ENTRIES SHOWN:
══════

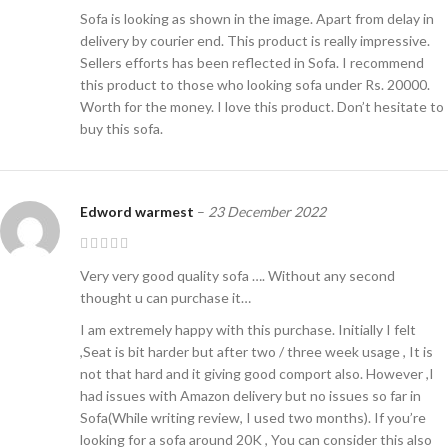
Sofa is looking as shown in the image. Apart from delay in
delivery by courier end. This product is really impressive.
Sellers efforts has been reflected in Sofa. I recommend
this product to those who looking sofa under Rs. 20000.
Worth for the money. I love this product. Don’t hesitate to
buy this sofa.
Edword warmest
–
23 December 2022
Very very good quality sofa …. Without any second
thought u can purchase it…
I am extremely happy with this purchase. Initially I felt
,Seat is bit harder but after two / three week usage , It is
not that hard and it giving good comport also. However ,I
had issues with Amazon delivery but no issues so far in
Sofa(While writing review, I used two months). If you’re
looking for a sofa around 20K , You can consider this also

══════

TASK TO COMPLETE: Set down exactly what runs from the line with "this product to" to the last line of the data above, including both of those lines and no others.

COMPLETED TASK:
this product to those who looking sofa under Rs. 20000.
Worth for the money. I love this product. Don’t hesitate to
buy this sofa.
Edword warmest
–
23 December 2022
Very very good quality sofa …. Without any second
thought u can purchase it…
I am extremely happy with this purchase. Initially I felt
,Seat is bit harder but after two / three week usage , It is
not that hard and it giving good comport also. However ,I
had issues with Amazon delivery but no issues so far in
Sofa(While writing review, I used two months). If you’re
looking for a sofa around 20K , You can consider this also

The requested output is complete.